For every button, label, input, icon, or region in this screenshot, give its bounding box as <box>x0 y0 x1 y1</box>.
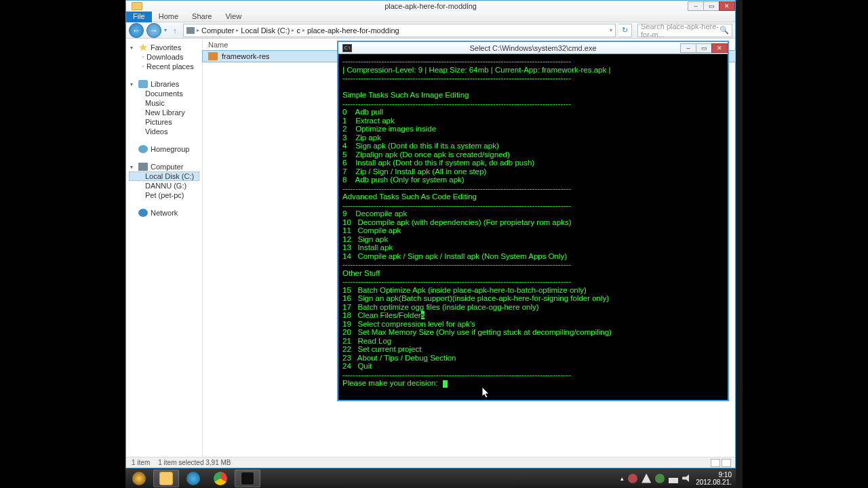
nav-libraries[interactable]: ▾Libraries <box>129 79 199 89</box>
nav-item-downloads[interactable]: Downloads <box>129 52 199 62</box>
network-icon <box>138 209 148 217</box>
cmd-icon <box>241 472 254 485</box>
nav-item-newlib[interactable]: New Library <box>129 108 199 117</box>
clock-date: 2012.08.21. <box>696 479 732 486</box>
back-button[interactable]: ← <box>129 23 144 38</box>
tab-share[interactable]: Share <box>185 12 218 22</box>
breadcrumb[interactable]: Computer <box>201 26 234 35</box>
volume-icon[interactable] <box>682 474 692 483</box>
explorer-titlebar[interactable]: place-apk-here-for-modding – ▭ ✕ <box>126 1 735 12</box>
nav-item-local-disk-c[interactable]: Local Disk (C:) <box>129 171 199 181</box>
computer-icon <box>138 163 148 171</box>
nav-item-dannu-g[interactable]: DANNU (G:) <box>129 181 199 190</box>
app-icon <box>186 472 200 485</box>
taskbar-chrome[interactable] <box>208 470 233 487</box>
cmd-menu-line: 2 Optimize images inside <box>342 125 436 133</box>
cmd-titlebar[interactable]: C:\ Select C:\Windows\system32\cmd.exe –… <box>338 42 728 54</box>
cmd-minimize-button[interactable]: – <box>680 43 696 53</box>
folder-icon <box>132 2 142 10</box>
cmd-title: Select C:\Windows\system32\cmd.exe <box>469 44 596 52</box>
address-bar[interactable]: ▸ Computer ▸ Local Disk (C:) ▸ c ▸ place… <box>183 24 616 37</box>
nav-item-videos[interactable]: Videos <box>129 127 199 136</box>
up-button[interactable]: ↑ <box>170 25 180 36</box>
cmd-menu-line: 17 Batch optimize ogg files (inside plac… <box>342 303 539 311</box>
cmd-divider: ----------------------------------------… <box>342 57 571 65</box>
cmd-menu-line: 15 Batch Optimize Apk (inside place-apk-… <box>342 286 587 294</box>
forward-button[interactable]: → <box>146 23 161 38</box>
cmd-icon: C:\ <box>342 44 352 52</box>
homegroup-icon <box>138 145 148 153</box>
tray-icon[interactable] <box>655 474 665 483</box>
cmd-close-button[interactable]: ✕ <box>711 43 728 53</box>
tab-file[interactable]: File <box>126 12 152 22</box>
apk-icon <box>208 52 218 60</box>
cmd-section-simple: Simple Tasks Such As Image Editing <box>342 91 469 99</box>
taskbar-clock[interactable]: 9:10 2012.08.21. <box>696 471 732 486</box>
collapse-icon: ▾ <box>130 164 136 170</box>
view-icons-button[interactable] <box>722 459 731 467</box>
nav-network[interactable]: Network <box>129 208 199 218</box>
tab-view[interactable]: View <box>218 12 248 22</box>
cmd-maximize-button[interactable]: ▭ <box>696 43 712 53</box>
cursor-icon <box>443 380 448 388</box>
show-hidden-icons[interactable]: ▴ <box>620 475 624 482</box>
search-input[interactable]: Search place-apk-here-for-m... 🔍 <box>637 24 732 37</box>
nav-item-pet-pc[interactable]: Pet (pet-pc) <box>129 190 199 200</box>
nav-computer[interactable]: ▾Computer <box>129 162 199 171</box>
cmd-menu-line: 6 Install apk (Dont do this if system ap… <box>342 159 534 167</box>
search-icon: 🔍 <box>719 26 729 35</box>
taskbar-explorer[interactable] <box>153 470 179 487</box>
network-icon[interactable] <box>669 474 678 483</box>
cmd-menu-line: 13 Install apk <box>342 243 393 251</box>
history-dropdown-icon[interactable]: ▾ <box>164 27 167 33</box>
taskbar-app[interactable] <box>180 470 206 487</box>
cmd-menu-line: 16 Sign an apk(Batch support)(inside pla… <box>342 294 609 302</box>
cmd-menu-line: 24 Quit <box>342 362 372 370</box>
breadcrumb[interactable]: Local Disk (C:) <box>241 26 290 35</box>
breadcrumb[interactable]: c <box>296 26 300 35</box>
cmd-menu-line: 3 Zip apk <box>342 134 381 142</box>
refresh-button[interactable]: ↻ <box>618 24 632 37</box>
cmd-section-advanced: Advanced Tasks Such As Code Editing <box>342 192 477 201</box>
nav-item-pictures[interactable]: Pictures <box>129 117 199 127</box>
chevron-down-icon[interactable]: ▾ <box>610 27 612 33</box>
cmd-output[interactable]: ----------------------------------------… <box>338 54 728 400</box>
cmd-divider: ----------------------------------------… <box>342 74 571 82</box>
computer-icon <box>186 27 195 34</box>
navigation-pane: ▾Favorites Downloads Recent places ▾Libr… <box>126 39 203 457</box>
close-button[interactable]: ✕ <box>719 1 735 11</box>
cmd-divider: ----------------------------------------… <box>342 184 571 192</box>
cmd-menu-line: 9 Decompile apk <box>342 209 407 218</box>
chevron-right-icon: ▸ <box>236 27 239 33</box>
folder-icon <box>142 66 144 67</box>
nav-favorites[interactable]: ▾Favorites <box>129 43 199 52</box>
minimize-button[interactable]: – <box>688 1 704 11</box>
cmd-divider: ----------------------------------------… <box>342 201 571 209</box>
nav-item-music[interactable]: Music <box>129 98 199 108</box>
file-name: framework-res <box>222 52 269 60</box>
breadcrumb[interactable]: place-apk-here-for-modding <box>307 26 399 35</box>
star-icon <box>138 43 148 52</box>
nav-item-documents[interactable]: Documents <box>129 89 199 98</box>
collapse-icon: ▾ <box>130 81 136 87</box>
maximize-button[interactable]: ▭ <box>703 1 719 11</box>
cmd-menu-line: 19 Select compression level for apk's <box>342 320 475 328</box>
cmd-section-other: Other Stuff <box>342 269 380 277</box>
view-details-button[interactable] <box>711 459 720 467</box>
tray-icon[interactable] <box>628 474 637 483</box>
tab-home[interactable]: Home <box>152 12 185 22</box>
cmd-divider: ----------------------------------------… <box>342 100 571 108</box>
taskbar-cmd[interactable] <box>235 470 260 487</box>
cmd-menu-line: 23 About / Tips / Debug Section <box>342 354 456 362</box>
cmd-menu-line: 8 Adb push (Only for system apk) <box>342 176 465 184</box>
wow-icon <box>132 472 146 485</box>
cmd-divider: ----------------------------------------… <box>342 277 571 285</box>
action-center-icon[interactable] <box>642 474 651 483</box>
nav-homegroup[interactable]: Homegroup <box>129 144 199 154</box>
cmd-menu-line: 12 Sign apk <box>342 235 388 243</box>
cmd-menu-line: 0 Adb pull <box>342 108 383 116</box>
cmd-menu-line: 1 Extract apk <box>342 117 395 125</box>
nav-item-recent[interactable]: Recent places <box>129 62 199 71</box>
clock-time: 9:10 <box>696 471 732 479</box>
taskbar-wow[interactable] <box>126 470 152 487</box>
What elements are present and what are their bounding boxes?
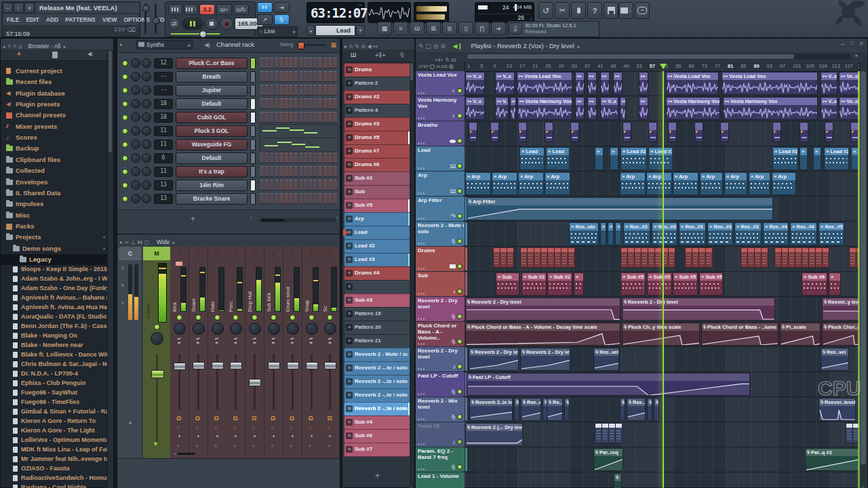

########################################

» Goal of the exercise
Apart from the pictures, every record must be set down exactly.

» Task result
For every button, label, input, icon, or region in this screenshot, give its bounding box as <box>x0 y0 x1 y1</box>.
nav-libraries[interactable]: ▾Libraries <box>129 79 199 89</box>
nav-item-downloads[interactable]: Downloads <box>129 52 199 62</box>
network-icon <box>138 209 148 217</box>
cmd-icon <box>241 472 254 485</box>
nav-item-newlib[interactable]: New Library <box>129 108 199 117</box>
clock-date: 2012.08.21. <box>696 479 732 486</box>
back-button[interactable]: ← <box>129 23 144 38</box>
tab-share[interactable]: Share <box>185 12 218 22</box>
breadcrumb[interactable]: Computer <box>201 26 234 35</box>
volume-icon[interactable] <box>682 474 692 483</box>
explorer-titlebar[interactable]: place-apk-here-for-modding – ▭ ✕ <box>126 1 735 12</box>
nav-item-local-disk-c[interactable]: Local Disk (C:) <box>129 171 199 181</box>
computer-icon <box>138 163 148 171</box>
nav-item-dannu-g[interactable]: DANNU (G:) <box>129 181 199 190</box>
app-icon <box>186 472 200 485</box>
taskbar-chrome[interactable] <box>208 470 233 487</box>
cmd-menu-line: 2 Optimize images inside <box>342 125 436 133</box>
cmd-titlebar[interactable]: C:\ Select C:\Windows\system32\cmd.exe –… <box>338 42 728 54</box>
cmd-minimize-button[interactable]: – <box>680 43 696 53</box>
folder-icon <box>132 2 142 10</box>
cmd-title: Select C:\Windows\system32\cmd.exe <box>469 44 596 52</box>
address-bar[interactable]: ▸ Computer ▸ Local Disk (C:) ▸ c ▸ place… <box>183 24 616 37</box>
nav-item-videos[interactable]: Videos <box>129 127 199 136</box>
up-button[interactable]: ↑ <box>170 25 180 36</box>
cmd-menu-line: 17 Batch optimize ogg files (inside plac… <box>342 303 539 311</box>
cmd-divider: ----------------------------------------… <box>342 57 571 65</box>
cmd-menu-line: 15 Batch Optimize Apk (inside place-apk-… <box>342 286 587 294</box>
forward-button[interactable]: → <box>146 23 161 38</box>
cmd-icon: C:\ <box>342 44 352 52</box>
homegroup-icon <box>138 145 148 153</box>
tray-icon[interactable] <box>655 474 665 483</box>
cmd-close-button[interactable]: ✕ <box>711 43 728 53</box>
tab-file[interactable]: File <box>126 12 152 22</box>
apk-icon <box>208 52 218 60</box>
cmd-section-simple: Simple Tasks Such As Image Editing <box>342 91 469 99</box>
taskbar-clock[interactable]: 9:10 2012.08.21. <box>696 471 732 486</box>
collapse-icon: ▾ <box>130 164 136 170</box>
view-icons-button[interactable] <box>722 459 731 467</box>
nav-network[interactable]: Network <box>129 208 199 218</box>
tab-view[interactable]: View <box>218 12 248 22</box>
cmd-maximize-button[interactable]: ▭ <box>696 43 712 53</box>
cursor-icon <box>443 380 448 388</box>
show-hidden-icons[interactable]: ▴ <box>620 475 624 482</box>
search-input[interactable]: Search place-apk-here-for-m... 🔍 <box>637 24 732 37</box>
nav-item-pet-pc[interactable]: Pet (pet-pc) <box>129 190 199 200</box>
nav-computer[interactable]: ▾Computer <box>129 162 199 171</box>
cmd-menu-line: 6 Install apk (Dont do this if system ap… <box>342 159 534 167</box>
search-icon: 🔍 <box>719 26 729 35</box>
taskbar-explorer[interactable] <box>153 470 179 487</box>
network-icon[interactable] <box>669 474 678 483</box>
cmd-menu-line: 13 Install apk <box>342 243 393 251</box>
history-dropdown-icon[interactable]: ▾ <box>164 27 167 33</box>
taskbar-app[interactable] <box>180 470 206 487</box>
cmd-menu-line: 16 Sign an apk(Batch support)(inside pla… <box>342 294 609 302</box>
cmd-menu-line: 24 Quit <box>342 362 372 370</box>
breadcrumb[interactable]: Local Disk (C:) <box>241 26 290 35</box>
breadcrumb[interactable]: c <box>296 26 300 35</box>
cmd-menu-line: 3 Zip apk <box>342 134 381 142</box>
refresh-button[interactable]: ↻ <box>618 24 632 37</box>
cmd-section-advanced: Advanced Tasks Such As Code Editing <box>342 192 477 201</box>
nav-item-pictures[interactable]: Pictures <box>129 117 199 127</box>
chevron-down-icon[interactable]: ▾ <box>610 27 612 33</box>
cmd-output[interactable]: ----------------------------------------… <box>338 54 728 400</box>
cmd-divider: ----------------------------------------… <box>342 74 571 82</box>
computer-icon <box>186 27 195 34</box>
navigation-pane: ▾Favorites Downloads Recent places ▾Libr… <box>126 39 203 457</box>
close-button[interactable]: ✕ <box>719 1 735 11</box>
cmd-divider: ----------------------------------------… <box>342 184 571 192</box>
cmd-menu-line: 9 Decompile apk <box>342 209 407 218</box>
chevron-right-icon: ▸ <box>236 27 239 33</box>
folder-icon <box>142 66 144 67</box>
nav-favorites[interactable]: ▾Favorites <box>129 43 199 52</box>
minimize-button[interactable]: – <box>688 1 704 11</box>
cmd-divider: ----------------------------------------… <box>342 201 571 209</box>
nav-item-music[interactable]: Music <box>129 98 199 108</box>
file-name: framework-res <box>222 52 269 60</box>
breadcrumb[interactable]: place-apk-here-for-modding <box>307 26 399 35</box>
star-icon <box>138 43 148 52</box>
nav-item-documents[interactable]: Documents <box>129 89 199 98</box>
collapse-icon: ▾ <box>130 81 136 87</box>
maximize-button[interactable]: ▭ <box>703 1 719 11</box>
cmd-menu-line: 19 Select compression level for apk's <box>342 320 475 328</box>
cmd-section-other: Other Stuff <box>342 269 380 277</box>
view-details-button[interactable] <box>711 459 720 467</box>
tray-icon[interactable] <box>628 474 637 483</box>
tab-home[interactable]: Home <box>152 12 185 22</box>
cmd-divider: ----------------------------------------… <box>342 100 571 108</box>
taskbar-cmd[interactable] <box>235 470 260 487</box>
cmd-menu-line: 23 About / Tips / Debug Section <box>342 354 456 362</box>
cmd-menu-line: 8 Adb push (Only for system apk) <box>342 176 465 184</box>
wow-icon <box>132 472 146 485</box>
cmd-divider: ----------------------------------------… <box>342 277 571 285</box>
action-center-icon[interactable] <box>642 474 651 483</box>
nav-homegroup[interactable]: Homegroup <box>129 144 199 154</box>
cmd-menu-line: 12 Sign apk <box>342 235 388 243</box>
cmd-menu-line: 0 Adb pull <box>342 108 383 116</box>
cmd-menu-line: 1 Extract apk <box>342 117 395 125</box>
nav-item-recent[interactable]: Recent places <box>129 62 199 71</box>
clock-time: 9:10 <box>696 471 732 479</box>
taskbar-wow[interactable] <box>126 470 152 487</box>
What elements are present and what are their bounding boxes?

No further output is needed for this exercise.